I can’t say I was expecting to like DEEPWATER HORIZON. Turning real-world disasters, especially ones where we’re still feeling the impact today, into spectacle can go either way. It couldn’t be too maudlin or grandstanding, it couldn’t be propaganda. What director Peter Berg and writers Matthew Michael Carnahan and Matthew Sand have produced is honest and grounded, always focussed on the men and the destruction of their lives rather than the destruction of an oil rig and the surrounding environs due to Big Oil’s negligence.
What should have been another day on the oil rig for Mike Williams (Mark Wahlberg) and his colleagues soon turned to disaster on one fateful day in 2010. This is the story of what they went through, what went wrong and how the impact of this disaster is still reverberating today.
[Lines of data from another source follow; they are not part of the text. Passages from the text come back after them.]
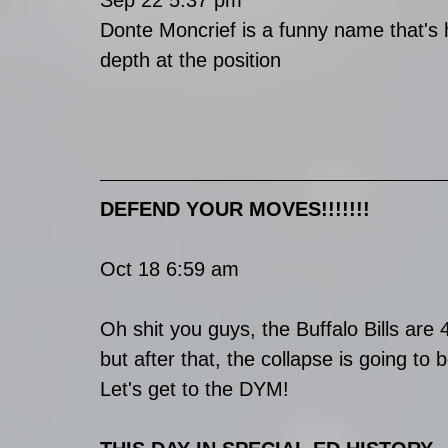
Sep 22 5:37 pm
Donte Moncrief is a funny name that's h
depth at the position
DEFEND YOUR MOVES!!!!!!!
Oct 18 6:59 am
Oh shit you guys, the Buffalo Bills are 4
but after that, the collapse is going to b
Let's get to the DYM!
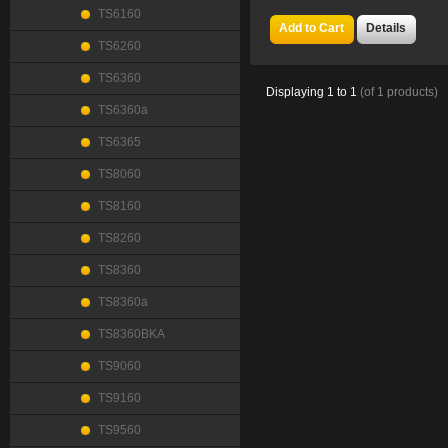
TS6160
Add to Cart
Details
TS6260
TS6360
Displaying
1
to
1
(of
1
products)
TS6360a
TS6365
TS8060
TS8160
TS8260
TS8360
TS8360a
TS8360BKA
TS9060
TS9160
TS9560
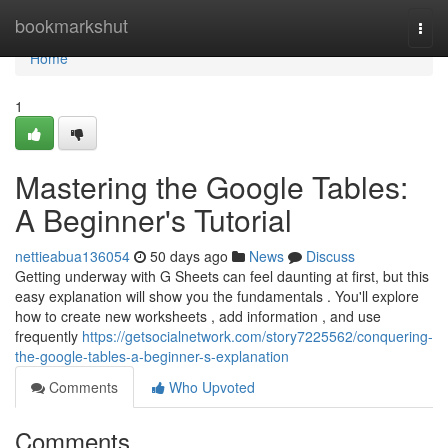
Home
bookmarkshut
Togg
navi
Home
1
Mastering the Google Tables:
A Beginner's Tutorial
nettieabua136054
50 days ago
News
Discuss
Getting underway with G Sheets can feel daunting at first, but this
easy explanation will show you the fundamentals . You'll explore
how to create new worksheets , add information , and use
frequently
https://getsocialnetwork.com/story7225562/conquering-
the-google-tables-a-beginner-s-explanation
Comments
Who Upvoted
Comments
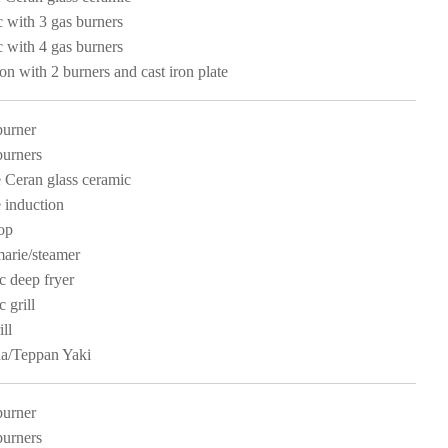
c with 3 gas burners
c with 4 gas burners
ion with 2 burners and cast iron plate
burner
burners
 Ceran glass ceramic
 induction
op
arie/steamer
ic deep fryer
c grill
ll
a/Teppan Yaki
burner
burners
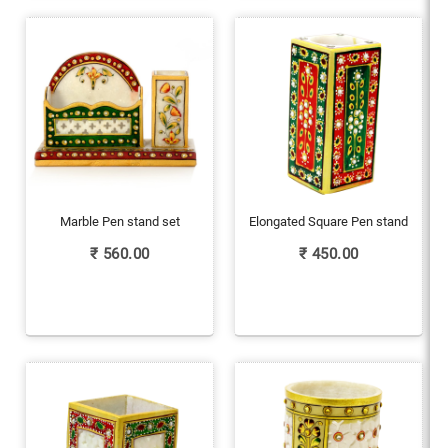
Marble Pen stand set
Elongated Square Pen stand
₹
560.00
₹
450.00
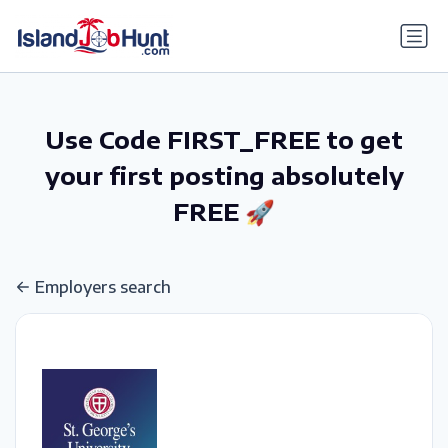
gtag('config', 'G-6R4ZN3JKKT');
Use Code FIRST_FREE to get
your first posting absolutely
FREE 🚀
Employers search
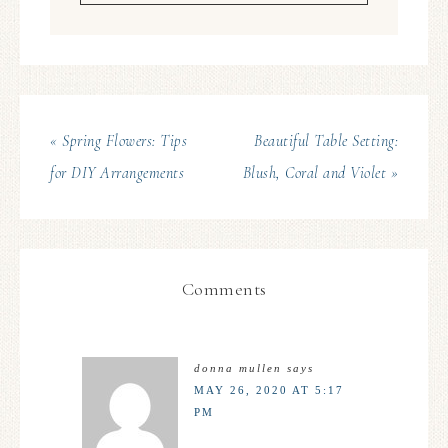
« Spring Flowers: Tips
Beautiful Table Setting:
for DIY Arrangements
Blush, Coral and Violet »
Comments
donna mullen
says
MAY 26, 2020 AT 5:17
PM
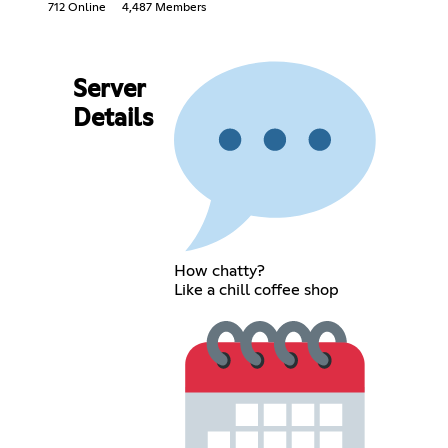
712 Online
4,487 Members
Server
Details
How chatty?
Like a chill coffee shop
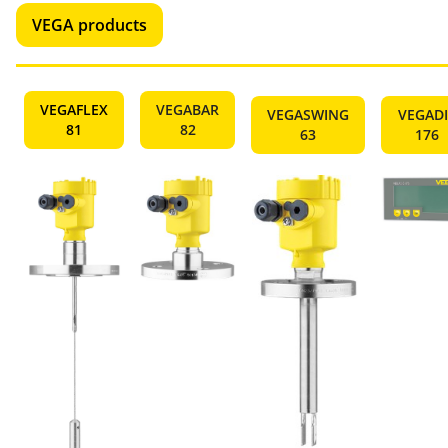
VEGA products
VEGAFLEX
VEGABAR
VEGASWING
VEGADI
81
82
63
176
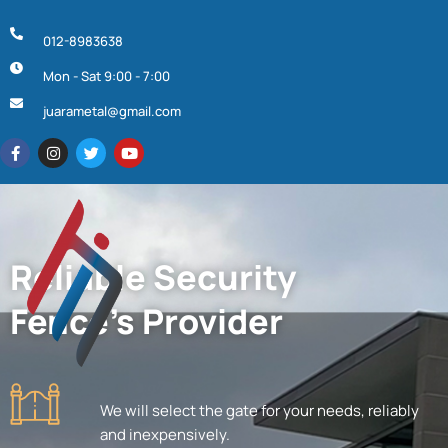
012-8983638
Mon - Sat 9:00 - 7:00
juarametal@gmail.com
Reliable Security
Fence's Provider
We will select the gate for your needs, reliably
and inexpensively.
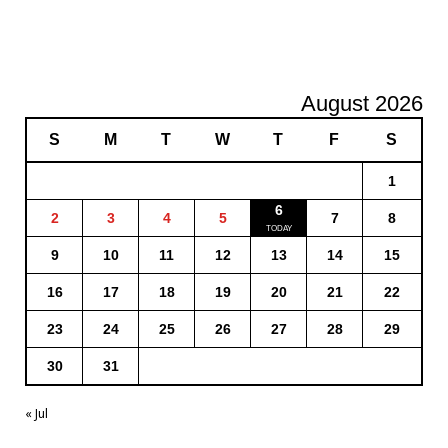
August 2026
S
M
T
W
T
F
S
1
6
2
3
4
5
7
8
9
10
11
12
13
14
15
16
17
18
19
20
21
22
23
24
25
26
27
28
29
30
31
« Jul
For all his critics, when he is given the right material Mark Wahlberg can be great. Just look at BOOGIE NIGHTS and THE FIGHTER. Here he’s a charming, quick-thinking, working-class hero. He has a believable and poignant relationship with his family (Kate Hudson and Stella Allen, both excellent). He firmly roots this real-life disaster story to Earth and, yes, he does get to real off a list of things really quickly, because if you’ve got a party trick you might as well show it off. Kurt Russell is having a great few years as a sturdy fixed point for plot to revolve around and rocks yet another fine moustache. John Malkovich doesn’t turn in a bad performance, but his BP villain is not especially layered and it’s really bizarre hearing a Cajun accent coming out of his mouth.
Stylistically, Peter Berg’s direction is better during the story’s setup. Here it’s a very classical, good-looking picture full of elegant sweeping crane shots and sturdily framed interiors. Where will the eventual threat come from? Are these lingering shots on show-and-tell projects going wrong and air rushing up from the silty depths a clue? It’s not subtle, but it works. When things on the rig really go south, while the action is raw and visceral, it can be a bit hard to keep track of everything happening on screen when we are seeing rapid cuts of explosion after explosion through shaky-cam. Two of these would be enough, all three are a bit much. You also never need to see a mournfully billowing American flag in a serious drama. That moment, brief as it was, brought me completely out of the action and the well-intentioned storytelling.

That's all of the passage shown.